Large Scale Machine Learning and Other Animals: Big Math Library on top of GraphLab/GraphChi

Wednesday, August 29, 2012

Big Math Library on top of GraphLab/GraphChi

Recently I am toying with a big math library around GraphLab / GraphChi with a "matlab" like interface that can scale to very large problems.

Today I finished implementing SVD (Lanczos) algorithm for both GraphLab/GraphChi.

Why do we need a big math library? If your problem is small and you can compute it quickly in Matlab than you are done.
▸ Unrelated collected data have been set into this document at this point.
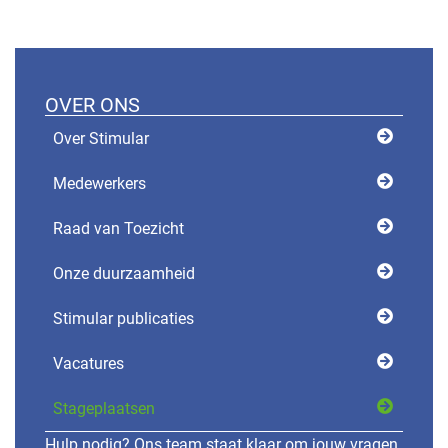
OVER ONS
Over Stimular
Medewerkers
Raad van Toezicht
Onze duurzaamheid
Stimular publicaties
Vacatures
Stageplaatsen
Hulp nodig? Ons team staat klaar om jouw vragen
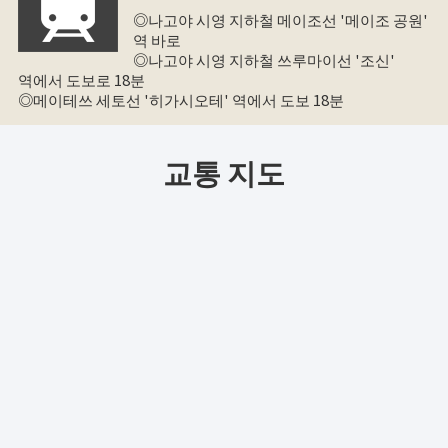
◎나고야 시영 지하철 메이조선 '메이조 공원'
역 바로
◎나고야 시영 지하철 쓰루마이선 '조신'
역에서 도보로 18분
◎메이테쓰 세토선 '히가시오테' 역에서 도보 18분
교통 지도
However, if the data is big, and Matlab can not even load the problem we are in trouble. That is why a scalable implementation is useful.

Let's start with a very simple example - Jacobi method for solving a linear system of equations. The code looks like this:

for (int i=0; i < max_iter; i++){

    x = (b - A*x)/A_ii;

}

A second example, is the alternating least squares (ALS) algorithm:

for (int i=0; i < max_iter; i++){

     V = A.backslash(U);

     U = A.backslash(V);

}

Another example, a little more fancy, is Lanczos iteration main loop:

    U[k] = V[k]*A._transpose();

    orthogonalize_vs_all(U, k, alpha(0));

    for (int i=k+1; i<n; i++){

      V[i]=U[i-1]*A;

      orthogonalize_vs_all(V, i, beta(i-k-1));

      U[i] = V[i]*A._transpose();

      orthogonalize_vs_all(U, i, alpha(i-k));

}

    V[n]= U[n-1]*A;

    orthogonalize_vs_all(V, n, beta(n-k-1));

In each iteration of Lanczos, the vector U[i] is left multiplied with the matrix A and then left multiplied with the matrix A'. Namely, U[i+1] = U[i]*A*A'.
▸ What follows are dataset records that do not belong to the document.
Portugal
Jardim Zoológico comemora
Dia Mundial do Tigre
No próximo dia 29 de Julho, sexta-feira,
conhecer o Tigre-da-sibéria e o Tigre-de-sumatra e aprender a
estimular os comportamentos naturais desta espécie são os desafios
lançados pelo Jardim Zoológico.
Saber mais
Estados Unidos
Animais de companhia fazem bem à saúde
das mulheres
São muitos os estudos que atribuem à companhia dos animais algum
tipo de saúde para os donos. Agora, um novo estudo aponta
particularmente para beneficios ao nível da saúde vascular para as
What is nice about it, is the underlying implementation.
In GraphChi: the matrix A is stored on disk and read in parts to perform the multiplication. It is never read fully into memory. And thus we can scale to very large models.

In GraphLab: the matrix A is distributed across multiple machines so the product is a distributed operation. Also the vectors V[i] and U[i] are spanned across multiple machines.

The user who writes the high level code never needs to bother where is the data (on disk? in the network? ) and can write high level math primitives like in Matlab.

So where is the catch? I must admit there is a lot of ugly code which is needed to implement the high level functionality. However, the user does not have to actually worry about it and can enjoy the improved functionality.